Units of Work

Aboriginal daydream

Intermediate |

Hay, Australia, Aboriginal, dreams, painting, abstract, symbol, symbolism, narrative, journey, bark painting, colour, color, mark-making, pattern, shape

Make a collection of reproductions of Aboriginal dreamtime paintings. Use books and postcards. Ideally take the children to a gallery, but otherwise talk about the reproductions and the fact that they are not the real thing. Make a display of images, books and artifacts.

Discuss the dreamtime paintings with the children and talk particularly about the meaning behind the work, the symbolism and the cultural significance of the paintings. Ask the children to try to 'decode' the symbols that are frequently used, for example, the snake, the concentric circles and the footprints. Invite the children to make a list of symbols in their sketchbooks which represent different parts of their lives, for example, their family, friends, school, pets, toys, where they live and their hobbies.

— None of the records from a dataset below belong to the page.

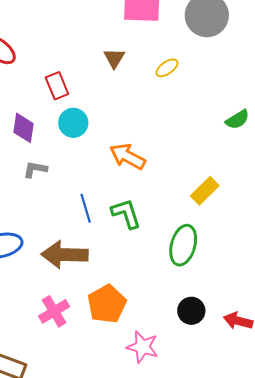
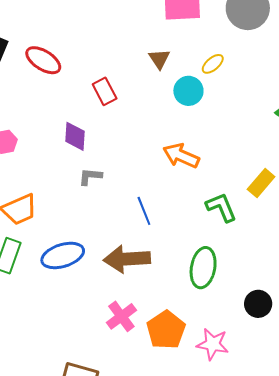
cyan circle: (73, 123) -> (188, 91), moved
green L-shape: (126, 214) -> (221, 207), moved
green ellipse: (183, 245) -> (203, 268), moved
orange pentagon: (107, 304) -> (166, 330), moved

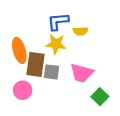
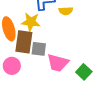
yellow star: (56, 44) -> (31, 22), moved
pink trapezoid: (82, 73) -> (58, 63), moved

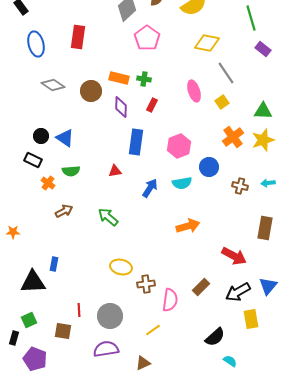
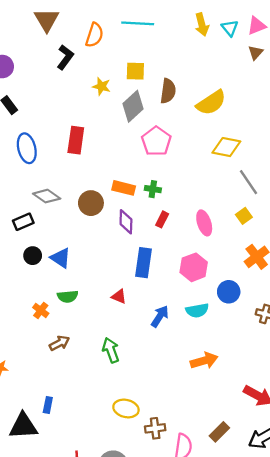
pink ellipse: (194, 91) -> (204, 223), moved
black rectangle: (33, 160) -> (23, 222), moved, turned -48
red triangle: (115, 171) -> (119, 296), turned 32
green arrow: (108, 217) -> (111, 350), turned 30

Ask them to combine these symbols in a painting in the same style as the Aboriginal work, using the idea of a journey as a starting point. This could be a journey that the children take everyday to school or a special journey they have made recently. Ask the children to tell the story of that journey in the painting noting all the different parts of their lives that they pass on the way. Encourage the children to decide on a colour scheme, using ready mix paint and a selection of brushes and tools to paint with on black sugar paper.

You may choose to develop this into more imaginative work, using a story or a dream as a starting point. Encourage the children to research Aboriginal art further, finding out about bark paintings, musical instruments and Aboriginal stories.

Double primary painting system (see the units referenced above), water pots, palettes, sponges, brushes and tools, a variety of papers including black sugar paper, sketchbooks, drawing media, reproductions of Aboriginal art.